On peut faire un bout à l’intérieur de l’État actuel mais ça va rester un demi-État pareil. L’autre moitié d’État qui est à Ottawa va exactement dans le sens contraire de ce qu’on fait et de ce qu’on veut pour notre démocratie.

En matière de financement des partis politiques, au gouvernement fédéral, la pratique des prête-noms demeure possible. On ne pourra pas empêcher l’influence de l’argent de dominer les décisions fédérales.

En matière de transparence, le gouvernement fédéral est en pleine régression. Les fonctionnaires doivent se taire, les scientifiques sont bâillonnés, et l’indépendance journalistique de Radio-Canada est ébranlée, son financement fragilisé.

Pour ce qui est de la démocratie fédérale, le Québec est dans une impasse. Notre poids politique au sein du Canada est en chute libre et dès que les intérêts du Canada se heurtent aux intérêts du Québec, on prend le bord.

De Québec, on ne pourra pas empêcher les pétrolières d’en mener plus large que les citoyens et à Ottawa, croyez-moi, le lobbyisme des pétrolières pèsent très, très lourd. J’expliquais hier sur mon compte Facebook que des pétrolières de l’ouest recevaient des subventions à coups de dizaines de millions d’Ottawa. Dans un Québec indépendant, pensez-vous qu’on donnerait des subventions aux pétrolières?

On entend les libéro-caquistes répéter sans cesse qu’il faut couper dans la bureaucratie, réduire l’État, réduire les dépenses… Mais ce qu’ils sont en train de faire, c’est de couper dans l’éducation, dans les universités, dans la recherche. Ils sont en train de nous rapetisser.

Et pendant ce temps-là, le gouvernement fédéral va dépenser 100 milliards de dollars pour construire et entretenir une flotte de navires de guerre à Halifax et en Colombie- Britannique. Nous, les Québécois, ça va nous coûter 20 milliards et ça ne va pas nous rapporter un sou. Imaginez ce qu’on pourrait faire avec 20 milliards dans un Québec indépendant! 20 milliards investis en recherche, dans l’éducation, les industries de pointe, la forêt et la réduction de notre dépendance au pétrole.

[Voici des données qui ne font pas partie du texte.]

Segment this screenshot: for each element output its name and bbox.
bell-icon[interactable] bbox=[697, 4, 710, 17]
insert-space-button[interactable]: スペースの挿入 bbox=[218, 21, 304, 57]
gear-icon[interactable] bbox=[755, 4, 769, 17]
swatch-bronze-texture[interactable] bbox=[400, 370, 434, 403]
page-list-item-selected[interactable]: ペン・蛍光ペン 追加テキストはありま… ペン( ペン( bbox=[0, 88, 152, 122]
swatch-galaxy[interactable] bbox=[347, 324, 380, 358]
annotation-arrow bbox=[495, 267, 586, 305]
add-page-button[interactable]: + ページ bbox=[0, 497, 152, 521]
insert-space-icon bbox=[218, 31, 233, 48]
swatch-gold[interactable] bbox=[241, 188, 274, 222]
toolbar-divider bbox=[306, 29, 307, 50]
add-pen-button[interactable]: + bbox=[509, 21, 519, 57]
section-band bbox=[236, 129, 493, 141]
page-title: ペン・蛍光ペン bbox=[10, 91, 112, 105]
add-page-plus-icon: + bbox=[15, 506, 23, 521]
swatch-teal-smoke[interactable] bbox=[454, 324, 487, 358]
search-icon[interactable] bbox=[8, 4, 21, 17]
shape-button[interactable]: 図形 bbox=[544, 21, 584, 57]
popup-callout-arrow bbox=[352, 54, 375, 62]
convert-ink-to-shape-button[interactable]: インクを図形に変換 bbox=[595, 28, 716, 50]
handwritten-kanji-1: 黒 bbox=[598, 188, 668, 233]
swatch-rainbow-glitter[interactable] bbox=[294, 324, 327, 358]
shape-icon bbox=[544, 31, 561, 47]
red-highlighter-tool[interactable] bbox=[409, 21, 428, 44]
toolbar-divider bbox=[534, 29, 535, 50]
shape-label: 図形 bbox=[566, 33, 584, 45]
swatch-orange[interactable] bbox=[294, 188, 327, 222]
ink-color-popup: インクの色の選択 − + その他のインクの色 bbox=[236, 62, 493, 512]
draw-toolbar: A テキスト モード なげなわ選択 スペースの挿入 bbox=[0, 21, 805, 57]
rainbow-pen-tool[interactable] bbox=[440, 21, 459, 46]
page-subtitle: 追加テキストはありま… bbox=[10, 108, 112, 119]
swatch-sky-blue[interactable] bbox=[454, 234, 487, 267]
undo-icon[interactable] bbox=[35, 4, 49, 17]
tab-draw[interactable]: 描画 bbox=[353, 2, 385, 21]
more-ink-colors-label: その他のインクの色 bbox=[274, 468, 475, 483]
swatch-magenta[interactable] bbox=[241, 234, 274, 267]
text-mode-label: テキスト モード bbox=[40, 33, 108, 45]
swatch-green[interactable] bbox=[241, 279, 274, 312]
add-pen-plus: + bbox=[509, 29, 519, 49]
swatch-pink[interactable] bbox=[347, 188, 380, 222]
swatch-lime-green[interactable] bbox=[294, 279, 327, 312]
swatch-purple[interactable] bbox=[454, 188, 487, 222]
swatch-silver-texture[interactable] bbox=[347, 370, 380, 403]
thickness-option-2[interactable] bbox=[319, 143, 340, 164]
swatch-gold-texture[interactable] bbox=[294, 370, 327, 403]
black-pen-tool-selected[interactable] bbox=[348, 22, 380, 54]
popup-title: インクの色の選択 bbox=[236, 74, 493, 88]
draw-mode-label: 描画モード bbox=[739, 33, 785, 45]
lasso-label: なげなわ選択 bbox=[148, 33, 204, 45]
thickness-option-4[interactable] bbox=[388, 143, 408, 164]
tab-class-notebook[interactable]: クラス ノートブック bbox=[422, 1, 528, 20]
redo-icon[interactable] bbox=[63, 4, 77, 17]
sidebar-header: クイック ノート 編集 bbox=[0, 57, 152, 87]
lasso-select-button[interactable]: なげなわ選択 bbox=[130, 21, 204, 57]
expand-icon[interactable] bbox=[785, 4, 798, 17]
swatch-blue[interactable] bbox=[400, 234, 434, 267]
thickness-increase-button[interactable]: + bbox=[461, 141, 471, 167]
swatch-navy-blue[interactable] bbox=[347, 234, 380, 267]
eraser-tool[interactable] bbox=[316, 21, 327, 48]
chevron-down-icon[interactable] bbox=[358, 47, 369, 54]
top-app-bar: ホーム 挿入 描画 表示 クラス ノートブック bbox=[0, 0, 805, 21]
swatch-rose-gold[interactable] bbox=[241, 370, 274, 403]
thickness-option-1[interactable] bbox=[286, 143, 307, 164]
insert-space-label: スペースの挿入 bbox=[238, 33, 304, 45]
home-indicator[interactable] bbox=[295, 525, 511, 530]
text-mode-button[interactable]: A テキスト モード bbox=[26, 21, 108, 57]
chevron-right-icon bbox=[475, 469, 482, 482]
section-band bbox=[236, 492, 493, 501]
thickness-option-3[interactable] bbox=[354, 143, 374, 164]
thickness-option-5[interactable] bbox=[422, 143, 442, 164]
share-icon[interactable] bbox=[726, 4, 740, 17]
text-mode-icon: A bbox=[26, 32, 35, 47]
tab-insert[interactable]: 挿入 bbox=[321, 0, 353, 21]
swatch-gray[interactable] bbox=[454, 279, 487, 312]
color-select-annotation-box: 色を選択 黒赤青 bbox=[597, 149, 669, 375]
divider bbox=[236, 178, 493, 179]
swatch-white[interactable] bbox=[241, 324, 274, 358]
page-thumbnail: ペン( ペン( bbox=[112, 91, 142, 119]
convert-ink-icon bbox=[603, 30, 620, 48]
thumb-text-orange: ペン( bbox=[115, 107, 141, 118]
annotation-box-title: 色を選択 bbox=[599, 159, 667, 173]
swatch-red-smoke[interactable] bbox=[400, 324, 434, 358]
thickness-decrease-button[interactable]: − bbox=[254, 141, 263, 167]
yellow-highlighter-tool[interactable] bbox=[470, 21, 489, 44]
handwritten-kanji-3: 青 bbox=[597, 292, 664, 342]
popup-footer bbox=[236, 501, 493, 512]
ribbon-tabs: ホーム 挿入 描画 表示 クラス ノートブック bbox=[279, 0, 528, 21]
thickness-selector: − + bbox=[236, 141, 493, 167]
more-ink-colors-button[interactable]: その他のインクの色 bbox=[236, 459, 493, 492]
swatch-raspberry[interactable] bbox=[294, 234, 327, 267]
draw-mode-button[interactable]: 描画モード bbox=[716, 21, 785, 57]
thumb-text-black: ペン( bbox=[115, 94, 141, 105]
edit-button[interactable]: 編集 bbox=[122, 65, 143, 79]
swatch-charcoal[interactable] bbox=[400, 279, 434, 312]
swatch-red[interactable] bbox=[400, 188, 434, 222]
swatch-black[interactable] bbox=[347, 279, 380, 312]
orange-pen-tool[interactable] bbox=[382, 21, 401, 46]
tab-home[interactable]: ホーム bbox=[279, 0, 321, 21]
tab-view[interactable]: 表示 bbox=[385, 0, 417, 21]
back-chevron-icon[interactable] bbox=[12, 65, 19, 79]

Et puis imaginez les milliards qu’on va pouvoir économiser en éliminant tous les doublons bureaucratiques qui existent actuellement. L’indépendance, ce n’est pas seulement une belle idée, ce n’est pas seulement la liberté, ce n’est pas seulement la responsabilité. L’indépendance, c’est payant, très payant pour les Québécois!

À la fin, si on veut être libres, libres de nos choix, libres de décider et d’assumer nos responsabilités; Si on veut être libres, si on veut cesser de se rapetisser, cesser d’être la province d’un autre pays; Si on veut enfin être nous-mêmes, il y a juste une façon, juste une attitude possible pour le Québec et c’est de devenir un pays normal, un pays indépendant!